Da will man dazugehören. Podcaster, verrät uns die Forschung, sind extravertierter, offener, ausgeglichener und denkfreudiger als der Durchschnitt. Wahre Superhelden. Wann nochmal starten Sie Ihren?

Jeder Dritte hört sie, ob kurz oder lang. Die Zeit alleine bringt es auf ein Dutzend Podcasts und mit „Alles gesagt“ hauen sie uns in jeder Folge locker ein paar Stunden um die Ohren. Der CDU-Zerstörer Rezo brauchte bei „Alles Gesagt“ fast neun Stunden, um „alles“ zu sagen.

Wie es zu diesen Überlängen kommt, ist ganz einfach: Chefredakteur Jochen Wegner braucht bisweilen so lange, um seine verschwurbelten Fragen zu formulieren, dass der Interviewte sich nicht mehr an die Frage erinnert. Sinn eines Gesprächs sollte schon sein, dass der Fragende dem Gast eine Frage stellt, weil die Antwort interessiert. Nicht so Jochen Wegner. Aber gut, man kennt reichlich Leute in der Branche, die sich gerne selbst reden hören.

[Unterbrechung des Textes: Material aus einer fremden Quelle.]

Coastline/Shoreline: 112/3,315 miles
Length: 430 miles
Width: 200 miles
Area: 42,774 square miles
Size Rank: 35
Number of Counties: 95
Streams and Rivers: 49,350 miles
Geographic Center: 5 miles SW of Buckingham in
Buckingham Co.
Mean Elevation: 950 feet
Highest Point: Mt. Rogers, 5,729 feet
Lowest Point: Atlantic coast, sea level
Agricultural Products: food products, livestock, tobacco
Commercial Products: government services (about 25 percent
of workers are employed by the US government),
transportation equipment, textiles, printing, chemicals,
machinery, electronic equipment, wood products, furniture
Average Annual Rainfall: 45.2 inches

Außer „Alles gesagt“, „Stern Crime“ und „Fest & Flauschig“, welche Podcasts hören Sie noch? Natürlich „Morning Briefing – Der Podcast“ von Gabor Steingart. Steingart ist ein Muss. Sagt schon der Name: Der Podcast. Keiner traut sich zuzugeben, er oder sie höre Steingart nicht. Zu schnell käme das Gerücht auf, man sei nicht up-to-date oder gar ein Podcast-Verweigerer. Oder höre stattdessen heimlich „Tichys Einblick“…

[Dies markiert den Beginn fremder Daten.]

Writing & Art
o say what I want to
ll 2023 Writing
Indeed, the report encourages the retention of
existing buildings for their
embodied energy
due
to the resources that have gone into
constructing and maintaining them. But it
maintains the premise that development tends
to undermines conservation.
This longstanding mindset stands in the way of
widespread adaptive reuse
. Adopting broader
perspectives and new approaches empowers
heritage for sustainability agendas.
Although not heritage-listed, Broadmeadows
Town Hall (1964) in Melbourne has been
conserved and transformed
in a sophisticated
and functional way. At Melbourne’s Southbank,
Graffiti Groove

In Wirklichkeit hören Sie Charlotte Roche („Paardialogie“) oder „Sex with Emily“ („Mit ihren Folgen bleibt kein Bett trocken“). Die Folge „Penis Genius-Guide“, lieber Herr Steingart, ist übrigens, was Menschen wirklich bewegt. Wenn es um Erotik geht, kommt einem Die Zeit zwar nicht sofort in den Sinn, doch Erotik kann sie auch. Sie podcastet aus allen Rohren und weiß: „Was passiert, wenn das Kondom platzt?“

Sie suchen noch nach einem geeigneten Podcast-Thema? Medien-Podcasts gibt es noch nicht wie Sand am Meer. Hörenswert ist „TechBriefing“ mit Daniel Fiene und Richard Gutjahr. Podcasts über Werbung fehlen auch noch, sind aber schwieriger, wie „USP – Werbung auf den Punkt“ beweist. Hier versuchen zwei mir nicht näher bekannte Herren vergeblich, Bewegtbild akustisch zu beschreiben. Kann leicht in die Hose gehen – tut es auch. Da ist room for improvement.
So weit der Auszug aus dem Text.